3: Restart the program found that the problem is still
1. Grasp dump file
I'm very happy that after the program is restarted, the CPU is soaring again after two minutes. This time, I learned to be obedient. When the CPU reaches 60% or 70%, I'll grab the dump file.
2. Continue troubleshooting
0:000> .time Debug session time: Fri Apr 17 17:36:50.000 2020 (UTC + 8:00) System Uptime: 355 days 5:33:48.092 Process Uptime: 0 days 0:02:11.000 Kernel time: 0 days 0:03:31.000 User time: 0 days 0:13:22.000 0:000> !tp CPU utilization: 59% Worker Thread: Total: 3 Running: 0 Idle: 3 MaxLimit: 32767 MinLimit: 16 Work Request in Queue: 0 -------------------------------------- Number of Timers: 1 -------------------------------------- Completion Port Thread:Total: 2 Free: 2 MaxFree: 32 CurrentLimit: 2 MaxLimit: 1000 MinLimit: 16
As can be seen from the above code, the process started for 2 minutes and 11 seconds. This time, the cpu utilization rate is 59%. It's a bit early to catch, but it's OK. Let's take a look at the Threads first.
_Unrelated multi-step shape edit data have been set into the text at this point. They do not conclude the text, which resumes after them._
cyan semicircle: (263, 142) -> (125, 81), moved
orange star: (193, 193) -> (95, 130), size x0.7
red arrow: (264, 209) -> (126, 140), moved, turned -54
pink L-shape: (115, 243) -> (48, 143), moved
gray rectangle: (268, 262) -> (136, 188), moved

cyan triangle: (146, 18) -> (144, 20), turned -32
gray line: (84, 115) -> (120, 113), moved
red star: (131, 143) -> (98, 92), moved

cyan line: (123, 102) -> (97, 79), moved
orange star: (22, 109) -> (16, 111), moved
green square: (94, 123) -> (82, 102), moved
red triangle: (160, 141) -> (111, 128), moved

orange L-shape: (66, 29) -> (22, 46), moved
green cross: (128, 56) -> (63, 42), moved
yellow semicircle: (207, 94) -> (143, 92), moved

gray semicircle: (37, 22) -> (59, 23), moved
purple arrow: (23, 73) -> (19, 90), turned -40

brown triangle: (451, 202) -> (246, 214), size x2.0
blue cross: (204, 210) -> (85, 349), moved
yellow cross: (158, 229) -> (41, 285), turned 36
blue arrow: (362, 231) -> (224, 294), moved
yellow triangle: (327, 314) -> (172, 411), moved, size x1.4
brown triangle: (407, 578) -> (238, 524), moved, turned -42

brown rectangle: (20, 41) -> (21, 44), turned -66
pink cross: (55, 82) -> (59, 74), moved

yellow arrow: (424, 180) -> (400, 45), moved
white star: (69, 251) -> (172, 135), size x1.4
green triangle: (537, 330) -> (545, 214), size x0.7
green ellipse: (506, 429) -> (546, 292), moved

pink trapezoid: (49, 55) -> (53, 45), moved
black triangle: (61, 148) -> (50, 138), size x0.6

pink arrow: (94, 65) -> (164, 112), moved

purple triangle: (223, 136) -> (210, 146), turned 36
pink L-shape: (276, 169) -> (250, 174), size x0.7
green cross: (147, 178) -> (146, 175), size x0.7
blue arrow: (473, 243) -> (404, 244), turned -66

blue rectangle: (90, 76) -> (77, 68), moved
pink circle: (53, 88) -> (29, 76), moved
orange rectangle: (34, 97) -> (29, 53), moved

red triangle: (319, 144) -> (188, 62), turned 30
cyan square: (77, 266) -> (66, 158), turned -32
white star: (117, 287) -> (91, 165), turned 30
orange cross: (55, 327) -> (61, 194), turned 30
0:000> !threads ThreadCount: 25 UnstartedThread: 0 BackgroundThread: 8 PendingThread: 0 DeadThread: 16 Hosted Runtime: no Lock ID OSID ThreadOBJ State GC Mode GC Alloc Context Domain Count Apt Exception 0 1 cdc 0000022bb9f53220 2a020 Preemptive 0000022BBBFACCE8:0000022BBBFADFD0 0000022bb9f27dc0 1 MTA 2 2 3dc 0000022bb9f7f9f0 2b220 Preemptive 0000000000000000:0000000000000000 0000022bb9f27dc0 0 MTA (Finalizer) 3 4 296c 0000022bb9fe97b0 102a220 Preemptive 0000000000000000:0000000000000000 0000022bb9f27dc0 0 MTA (Threadpool Worker) XXXX 5 0 0000022bb9ffc5a0 1039820 Preemptive 0000000000000000:0000000000000000 0000022bb9f27dc0 0 Ukn (Threadpool Worker) XXXX 6 0 0000022bd43938c0 1039820 Preemptive 0000000000000000:0000000000000000 0000022bb9f27dc0 0 Ukn (Threadpool Worker) ............................................................................. 163 24 29e8 0000022bd4898650 1029220 Preemptive 0000022BBC102108:0000022BBC103FD0 0000022bb9f27dc0 0 MTA (Threadpool Worker) 164 25 2984 0000022bd489d470 1029220 Preemptive 0000022BBC0EA2D0:0000022BBC0EBFD0 0000022bb9f27dc0 0 MTA (Threadpool Worker)
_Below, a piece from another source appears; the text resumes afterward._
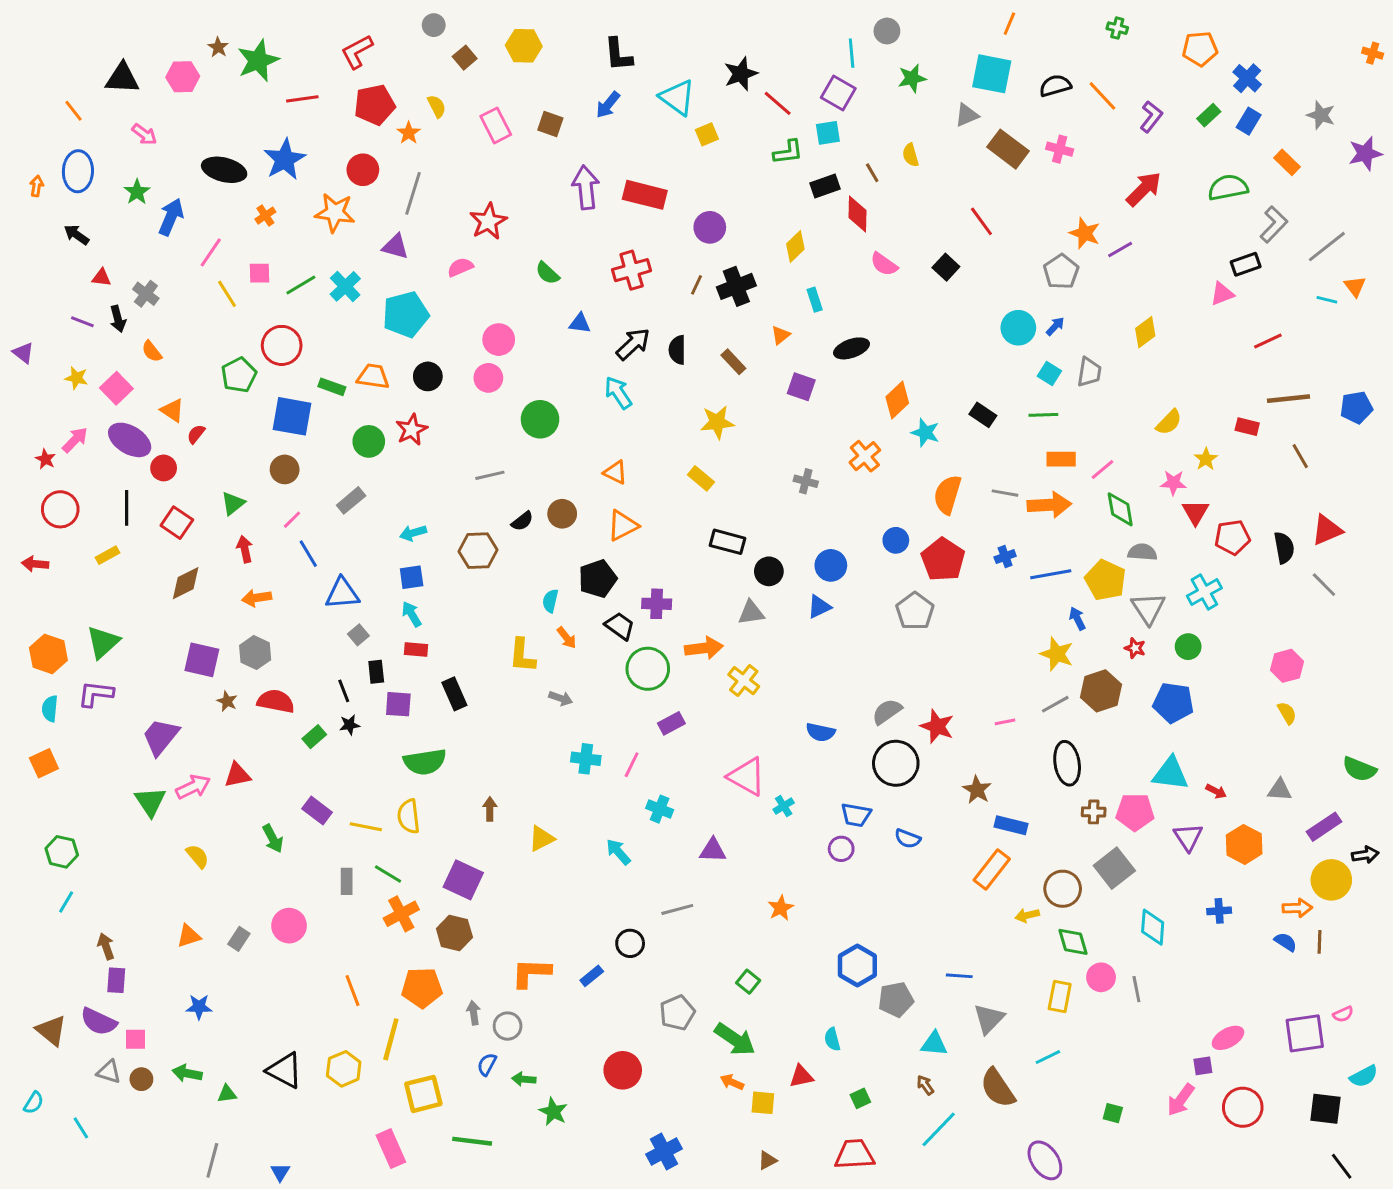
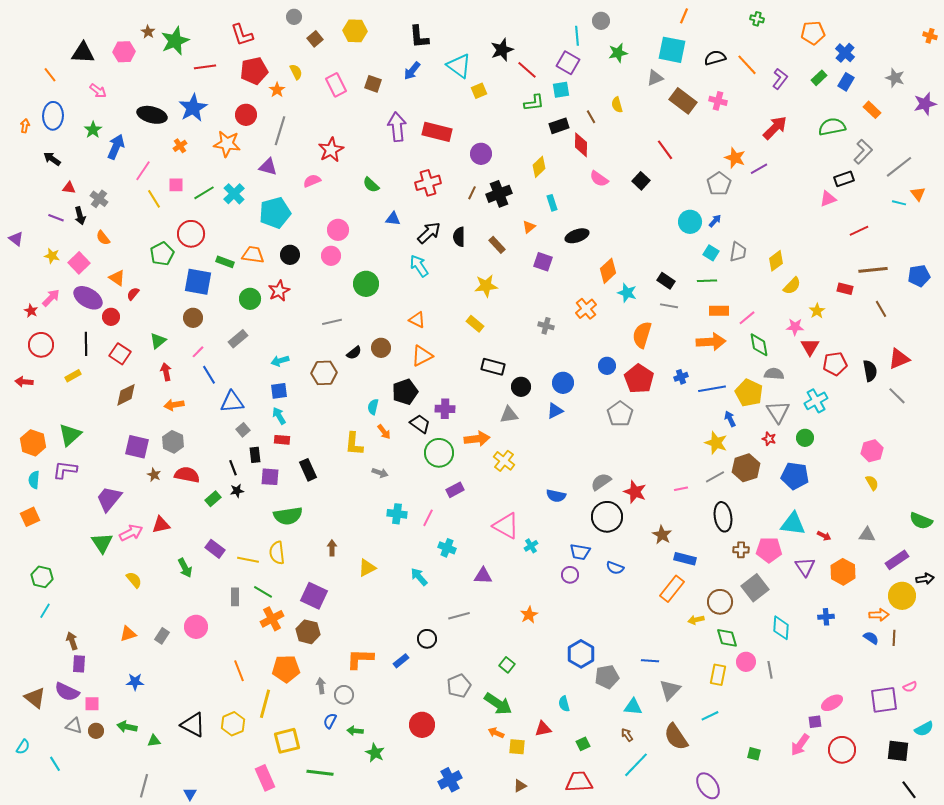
red L-shape: (357, 52) -> (242, 35), turned -80
yellow diamond: (1145, 332) -> (776, 261), moved
gray line: (1005, 493) -> (669, 306), moved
Good guy, in just 2 minutes and 11 seconds, the managed thread count: 25 is dead. 16 threads are dead. From the threads list, the maximum number given by windbg is 164, indicating that there are currently (164 + 1) - 25 = 142 unmanaged threads, which should be enabled by the ONSClient4CPP of Ali. What's the reason for enabling so many threads? That's a very noteworthy problem. Next, use ~ * e !dumpstack prints out the managed and unmanaged thread stacks of all threads. Because there is too much information, I will take a few pictures.
<font color="red" style="font- size:large "> personal guess, pure technical discussion: < / font >
From the stack, there are 105 thread cards in ntdll! Zwlemoveiocompletion + 0x14, and from onsclient4cpp! Metadata_ Juce:: URL:: launchindefaultbrowser + 0x23072. It seems that Ali has opened a browser kernel to send data with the kernel. It is estimated that the concurrency threshold here is quite large. I consulted my next colleague that a big customer in front of me sent many SMS messages, < font color = "red" > it is estimated that there is a large amount of backholding backlog < / font >. This C# The SDK has a crazy read, which should have something to do with the CPU boom.
In terms of retrieval, 28 threads seem to be waiting for locks in the critical area. A classic case of high CPU is when many threads are waiting in the critical area, when a thread in the critical area leaves, the scheduling competition of these 28 threads is also a reason for high CPU.
Due to the limited personal level, there is no such technology for further excavation of the unmanaged pile...
What else can we do to solve this SDK problem? What we can think of is to go to the official website and find the latest version:
You can see the optimization points mentioned in the latest version of ons-.net v1.1.4: < font color = "red" > optimize the message pulling process to avoid message piling up caused by pull-down exceptions under special circumstances < / font >.
You can use the latest version of sdk, 🐮👃.